In San Miguel we'll register with Seguro Popular (which costs nothing other than a modest fee to a bilingual facilitator for help with paperwork) and pay out-of-pocket for what we need. There's excellent allopathic and alternative medicine in San Miguel, with costs roughly on the order of 10-20 cents to the dollar compared to the U.S. For both of us probably the most ironic aspect of having lived for extended periods in both the U.S. and Mexico these past few years is the sense of ease and comfort of knowing that we can afford to pay out of pocket for pretty much anything that might happen in Mexico, vs. the anxiety of waiting for the other shoe to drop here in the U.S. - whether that shoe be the overturning of Obamacare, a 30% increase in premiums, a car accident or cancer diagnosis or the prospect of living to a ripe old age and going broke paying for nursing home care for one or both of us. Meanwhile people ask us if we aren't scared of getting caught in the crossfire between drug cartels...roughly like asking which are you more afraid of, the odds of getting struck by lightning or death and taxes.

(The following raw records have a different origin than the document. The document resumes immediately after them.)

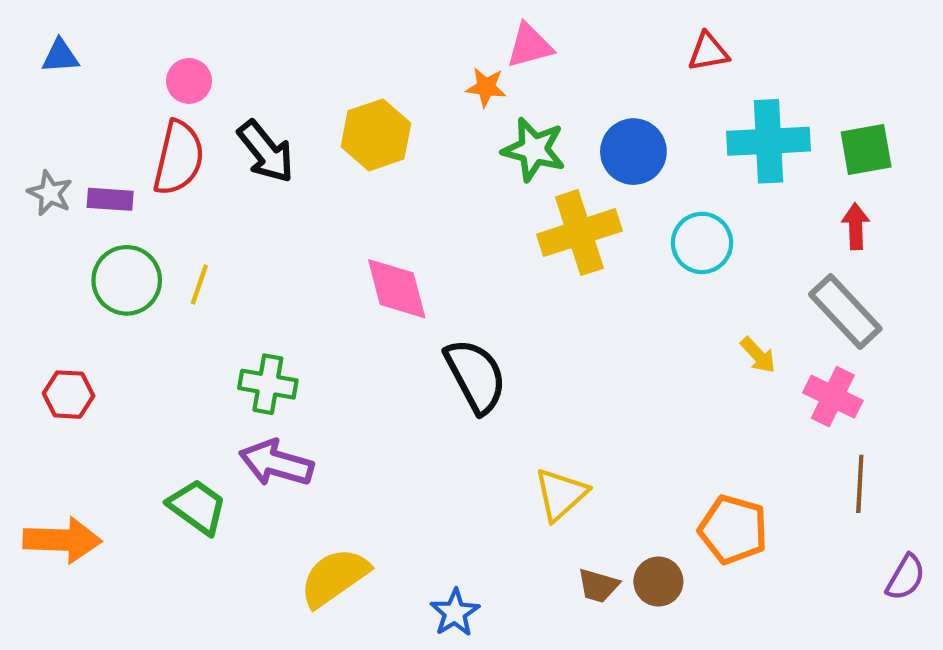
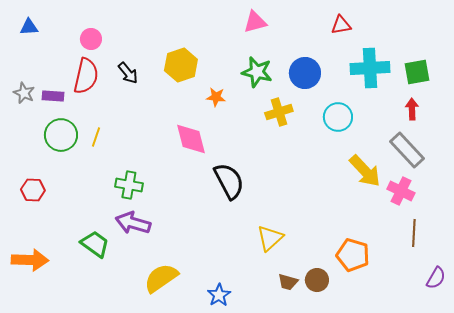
orange star: (486, 87) -> (216, 97), moved
black arrow: (266, 152) -> (128, 73), size x0.7
yellow cross: (579, 233) -> (279, 112), size x0.7
yellow arrow: (758, 355) -> (365, 171), size x1.8

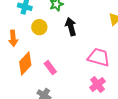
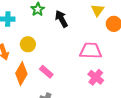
yellow circle: (39, 27) -> (28, 44), moved
black arrow: (71, 27) -> (61, 19), moved

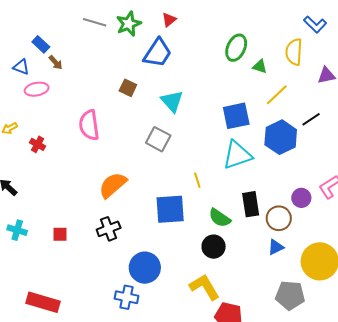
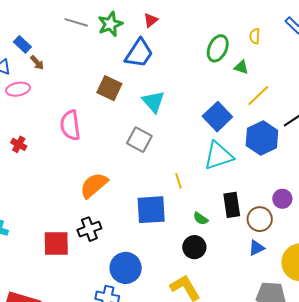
yellow semicircle: (294, 52) -> (255, 36), moved, size x0.6
brown square: (128, 88) -> (109, 88), size x1.4
blue square: (236, 116) -> (217, 117), turned -32
green semicircle: (220, 218) -> (201, 219), size x0.7
red square: (60, 234) -> (56, 244), moved, size x1.8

Maybe the Supreme Court will nix Obamacare, maybe Obama will get reelected and propose Medicare for all like he should have in the first place. Maybe we'll win the lottery and be able to afford to live in one of the aforementioned college towns and winter in Mexico, but I'm not holding my breath.
In the meantime, while we're beyond weary of moving, we're both very excited to be making San Miguel our home and hope to be able to host any friends intrepid enough to come visit. Airport and bus access are quite easy, flights are numerous and the city itself is dazzlingly beautiful all year round.
Here's another Thurber quote to end:
“It is better to know some of the questions than all of the answers.”